Она умела артистично выразиться, у нее был острый ум, острый глаз и острый язык. Можно было вообразить муку, с какой однажды она затупила одно, и другое, и третье, наложив на себя добровольную епитимью (тетка была монашка), ослепнув и оглохнув. Это случилось, когда возникла солирующий Альт, а Дирижер стал строить программы так, чтобы вещам для альта отныне всегда отыскивалось место.
Девушка много раз видела эту загадочную женщину-змею, теперь располневшую, с чуть проваленными черными глазами и увядшим, как бы потекшим вниз лицом, и все равно сохраняющую след былой прелести.
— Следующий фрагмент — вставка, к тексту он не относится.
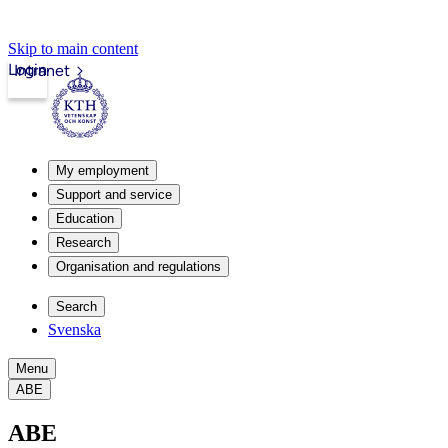
Skip to main content
Login
Intranet
My employment
Support and service
Education
Research
Organisation and regulations
Search
Svenska
Menu
ABE
ABE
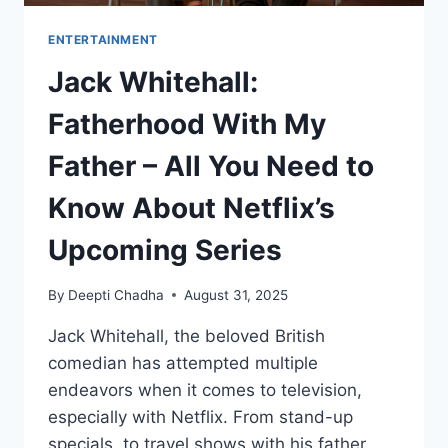
ENTERTAINMENT
Jack Whitehall:
Fatherhood With My
Father – All You Need to
Know About Netflix’s
Upcoming Series
By
Deepti Chadha
August 31, 2025
Jack Whitehall, the beloved British
comedian has attempted multiple
endeavors when it comes to television,
especially with Netflix. From stand-up
specials, to travel shows with his father,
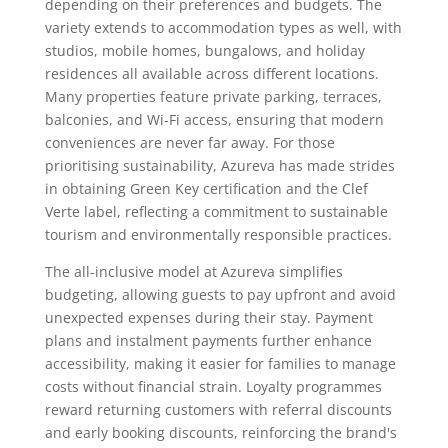
depending on their preferences and budgets. The
variety extends to accommodation types as well, with
studios, mobile homes, bungalows, and holiday
residences all available across different locations.
Many properties feature private parking, terraces,
balconies, and Wi-Fi access, ensuring that modern
conveniences are never far away. For those
prioritising sustainability, Azureva has made strides
in obtaining Green Key certification and the Clef
Verte label, reflecting a commitment to sustainable
tourism and environmentally responsible practices.
The all-inclusive model at Azureva simplifies
budgeting, allowing guests to pay upfront and avoid
unexpected expenses during their stay. Payment
plans and instalment payments further enhance
accessibility, making it easier for families to manage
costs without financial strain. Loyalty programmes
reward returning customers with referral discounts
and early booking discounts, reinforcing the brand's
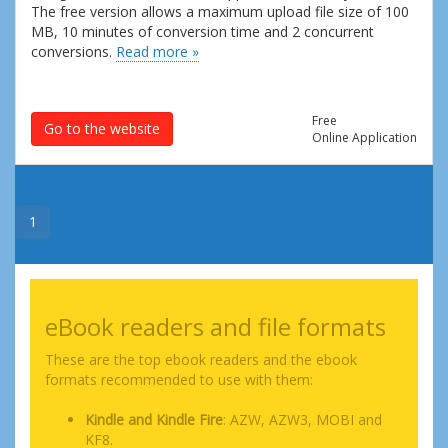
The free version allows a maximum upload file size of 100
MB, 10 minutes of conversion time and 2 concurrent
conversions.
Read more »
Free
Go to the website
Online Application
1
eBook readers and file formats
These are the top ebook readers and the ebook
formats recommended to use with them:
Kindle and Kindle Fire
: AZW, AZW3, MOBI and
KF8.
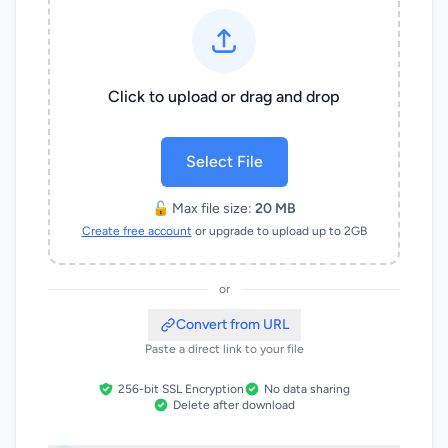
Click to upload or drag and drop
Select File
🔓 Max file size:
20 MB
Create free account
or upgrade to upload up to 2GB
or
Convert from URL
Paste a direct link to your file
256-bit SSL Encryption
No data sharing
Delete after download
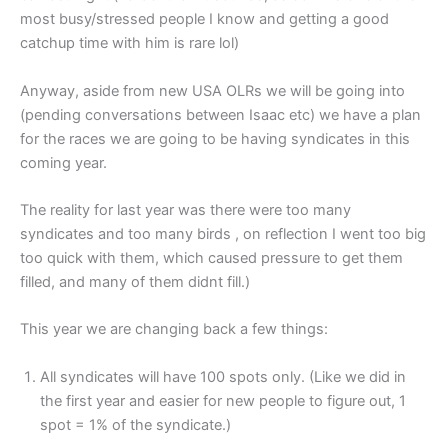
most busy/stressed people I know and getting a good
catchup time with him is rare lol)
Anyway, aside from new USA OLRs we will be going into
(pending conversations between Isaac etc) we have a plan
for the races we are going to be having syndicates in this
coming year.
The reality for last year was there were too many
syndicates and too many birds , on reflection I went too big
too quick with them, which caused pressure to get them
filled, and many of them didnt fill.)
This year we are changing back a few things:
All syndicates will have 100 spots only. (Like we did in
the first year and easier for new people to figure out, 1
spot = 1% of the syndicate.)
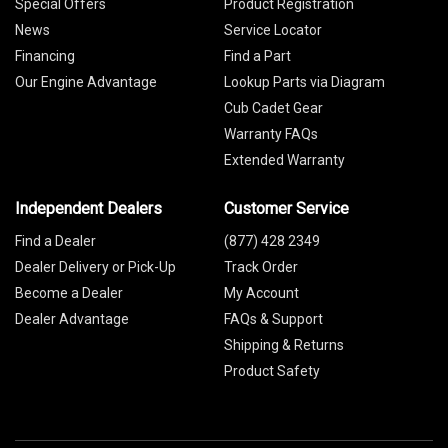
Special Offers
Product Registration
News
Service Locator
Financing
Find a Part
Our Engine Advantage
Lookup Parts via Diagram
Cub Cadet Gear
Warranty FAQs
Extended Warranty
Independent Dealers
Customer Service
Find a Dealer
(877) 428 2349
Dealer Delivery or Pick-Up
Track Order
Become a Dealer
My Account
Dealer Advantage
FAQs & Support
Shipping & Returns
Product Safety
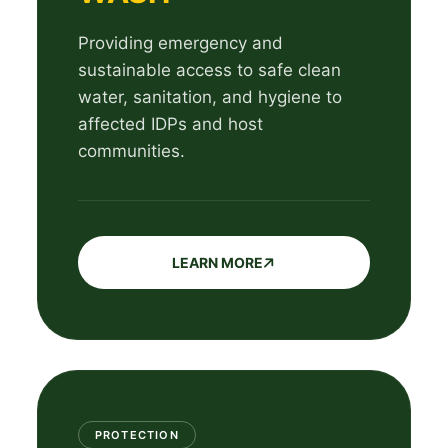
Providing emergency and
sustainable access to safe clean
water, sanitation, and hygiene to
affected IDPs and host
communities.
LEARN MORE
PROTECTION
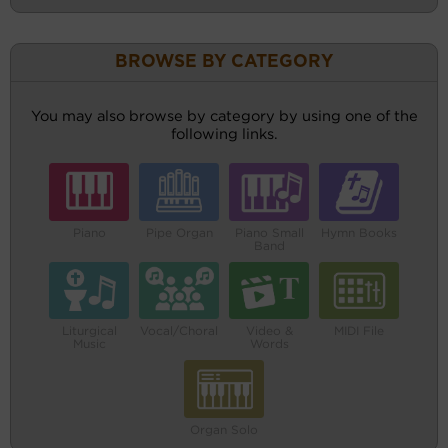
BROWSE BY CATEGORY
You may also browse by category by using one of the
following links.
Piano
Pipe Organ
Piano Small
Hymn Books
Band
Liturgical
Vocal/Choral
Video &
MIDI File
Music
Words
Organ Solo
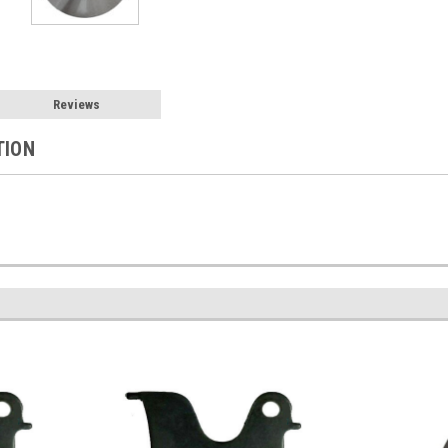
Reviews
TION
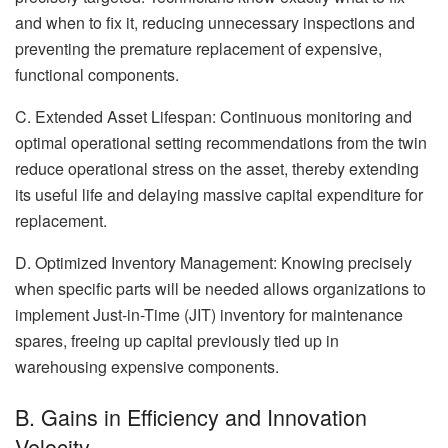
and when to fix it, reducing unnecessary inspections and
preventing the premature replacement of expensive,
functional components.
C. Extended Asset Lifespan: Continuous monitoring and
optimal operational setting recommendations from the twin
reduce operational stress on the asset, thereby extending
its useful life and delaying massive capital expenditure for
replacement.
D. Optimized Inventory Management: Knowing precisely
when specific parts will be needed allows organizations to
implement Just-in-Time (JIT) inventory for maintenance
spares, freeing up capital previously tied up in
warehousing expensive components.
B. Gains in Efficiency and Innovation
Velocity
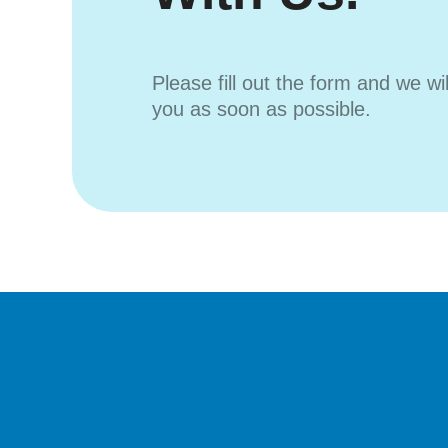
Please fill out the form and we wi
you as soon as possible.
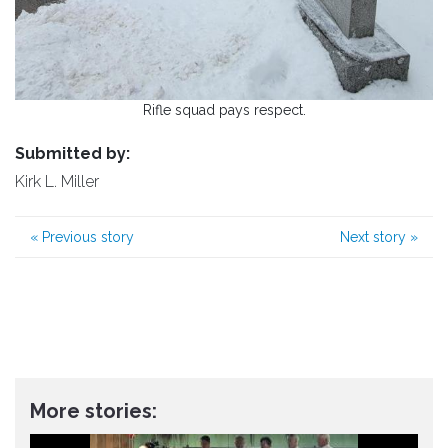
Rifle squad pays respect.
Submitted by:
Kirk L. Miller
«
Previous story
Next story
»
More stories:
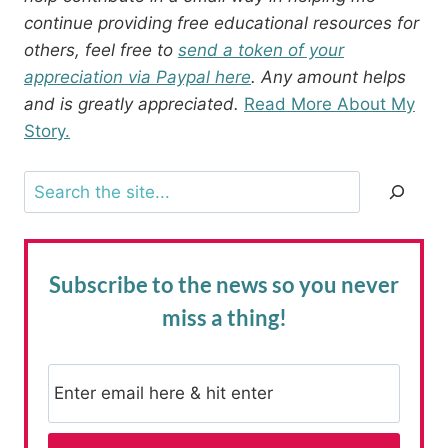
continue providing free educational resources for
others, feel free to
send a token of your
appreciation via Paypal here
. Any amount helps
and is greatly appreciated.
Read More About My
Story.
Search
Subscribe to the news
so you never
miss a thing!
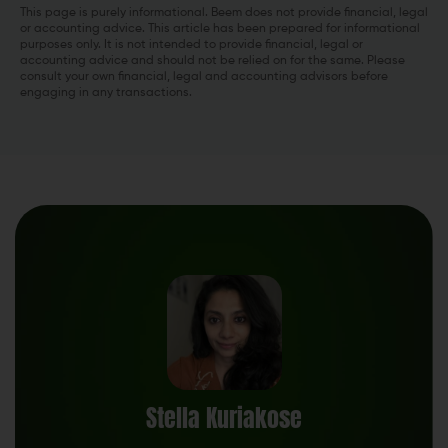
This page is purely informational. Beem does not provide financial, legal
or accounting advice. This article has been prepared for informational
purposes only. It is not intended to provide financial, legal or
accounting advice and should not be relied on for the same. Please
consult your own financial, legal and accounting advisors before
engaging in any transactions.
Stella Kuriakose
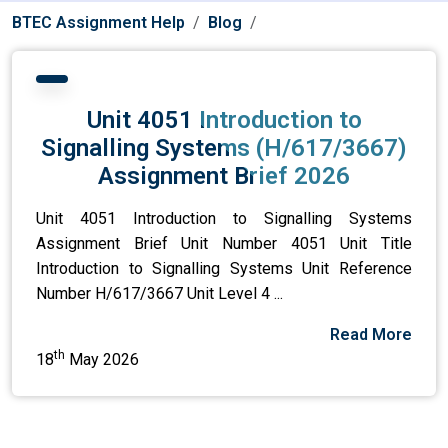
BTEC Assignment Help
Blog
Unit 4051 Introduction to
Signalling Systems (H/617/3667)
Assignment Brief 2026
Unit 4051 Introduction to Signalling Systems
Assignment Brief Unit Number 4051 Unit Title
Introduction to Signalling Systems Unit Reference
Number H/617/3667 Unit Level 4 ...
Read More
th
18
May 2026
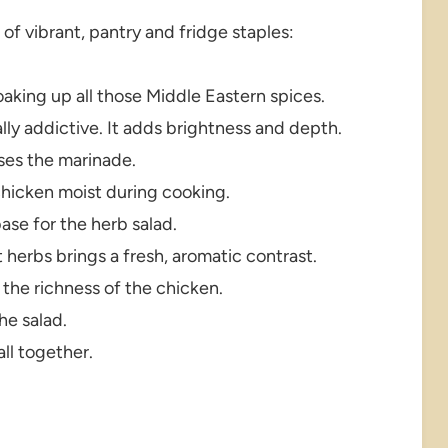
l of vibrant, pantry and fridge staples:
oaking up all those Middle Eastern spices.
lly addictive. It adds brightness and depth.
ses the marinade.
chicken moist during cooking.
se for the herb salad.
 herbs brings a fresh, aromatic contrast.
the richness of the chicken.
the salad.
all together.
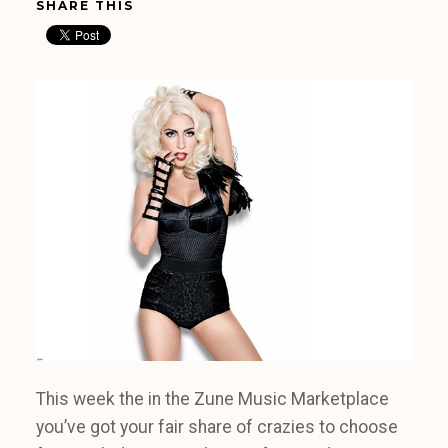
SHARE THIS
This week the in the Zune Music Marketplace
you’ve got your fair share of crazies to choose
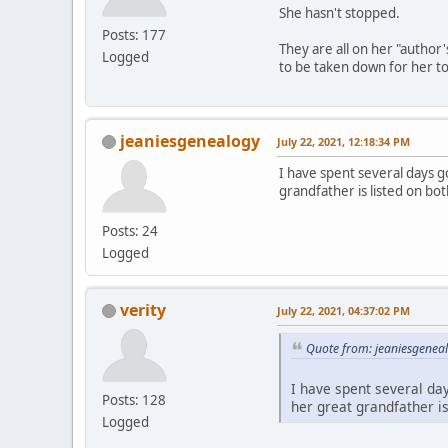
She hasn't stopped.
Posts: 177
They are all on her "author
Logged
to be taken down for her to 
jeaniesgenealogy
July 22, 2021, 12:18:34 PM
I have spent several days 
grandfather is listed on bo
Posts: 24
Logged
verity
July 22, 2021, 04:37:02 PM
Quote from: jeaniesgeneal
I have spent several da
Posts: 128
her great grandfather i
Logged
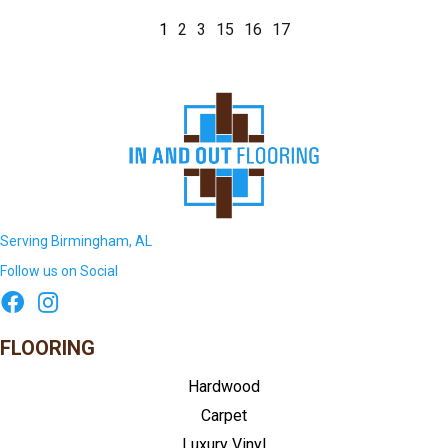
1
2
3
15
16
17
Serving Birmingham, AL
Follow us on Social
FLOORING
Hardwood
Carpet
Luxury Vinyl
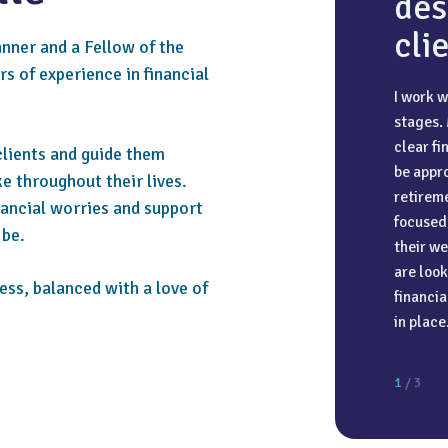
des
cli
anner and a Fellow of the
s of experience in financial
I work w
I love t
Trust an
stages.
enough t
adviser 
clear f
Norwegia
a deep 
clients and guide them
be appro
top of th
ensure t
e throughout their lives.
retireme
togethe
nancial worries and support
focused 
 be.
their we
are look
ess, balanced with a love of
financia
in place
1
/ 3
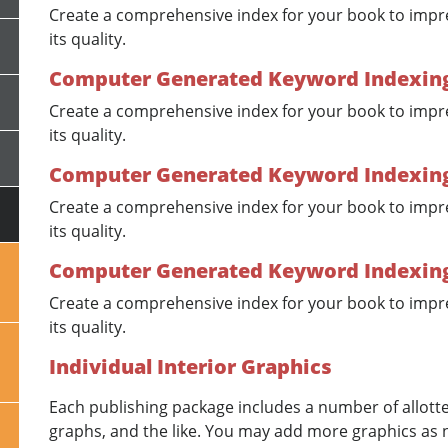
Create a comprehensive index for your book to impr
its quality.
Computer Generated Keyword Indexing 
Create a comprehensive index for your book to impr
its quality.
Computer Generated Keyword Indexing -
Create a comprehensive index for your book to impr
its quality.
Computer Generated Keyword Indexing
Create a comprehensive index for your book to impr
its quality.
Individual Interior Graphics
Each publishing package includes a number of allotted
graphs, and the like. You may add more graphics as 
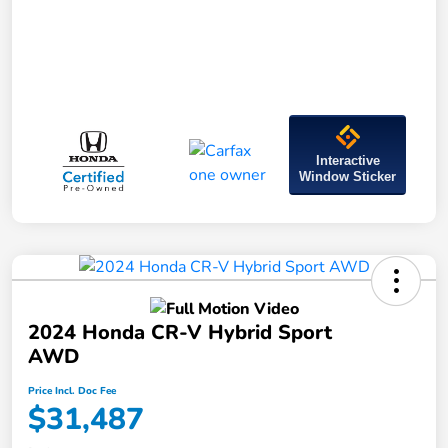
Interactive
Window Sticker
2024 Honda CR-V Hybrid Sport
AWD
Price Incl. Doc Fee
$31,487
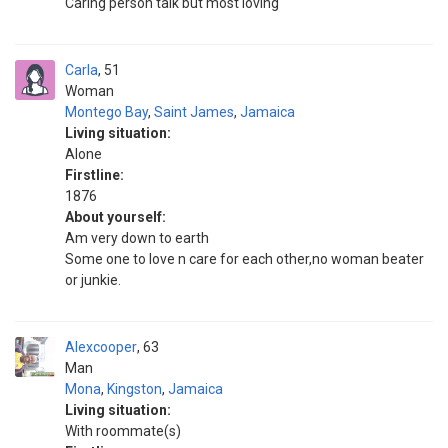
Caring person talk but most loving
Carla
51
Woman
Montego Bay
,
Saint James
,
Jamaica
Living situation:
Alone
Firstline:
1876
About yourself:
Am very down to earth
Some one to love n care for each other,no woman beater
or junkie.
Alexcooper
63
Man
Mona
,
Kingston
,
Jamaica
Living situation:
With roommate(s)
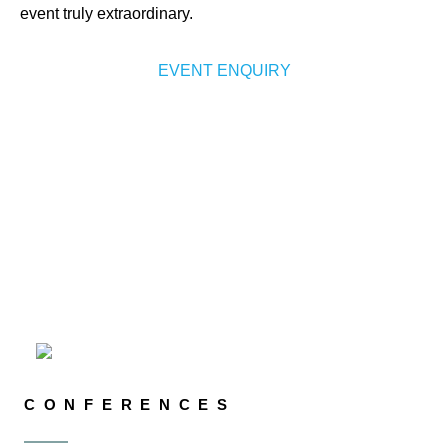
event truly extraordinary.
EVENT ENQUIRY
CONFERENCES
Она почти не играла. Но время от времени по телевидению показывали старые записи концертов, где Дирижер вдохновенно крутил светлые кольца волос, а она, Альт, извивалась длинным змеиным телом, то закрывая, то открывая свои бездонные глаза, в которые так легко было провалиться. Что он провалился, видно было даже со спины. Как особенно мягко протягивал руку в ее сторону, как перебирал пальцами, словно лаская воздух, овевавший ее, как замирал, складывая руки на груди, словно не в силах одолеть охватившую его каменную недвижность, а только слушал и слушал волшебный, ни на что не похожий голос альта. Эти концерты были чудо. Иногда она, особенно в паузах, устремляла на него глубокий взор, так что связь между ними делалась едва ли не видимой. Казалось, они черпают вдохновение друг в друге. Их музыка отражалась друг в друге, будто в звуковых зеркалах, множа краски, оттенки, тона и полутона. Богатство звучания зашкаливало. Отыграв концерт Шнитке, или Канчели, или Бартока, он поворачивался сперва к ней, брал за руку, не отрывая взора, целовал эту руку и лишь потом, с ее рукой, крепко зажатой в своей, поворачивался к публике, и счастье на его лице сияло почти бесстыдно. На нем читалось: ни за что никому никогда… После этого он отпускал ее и шел пожать руку Первой скрипке, как полагалось. Оба коротко взглядывали друг на друга, в этом пересечении взглядов была своя вселенная, но ее никто бы не взялся перевести на язык слов.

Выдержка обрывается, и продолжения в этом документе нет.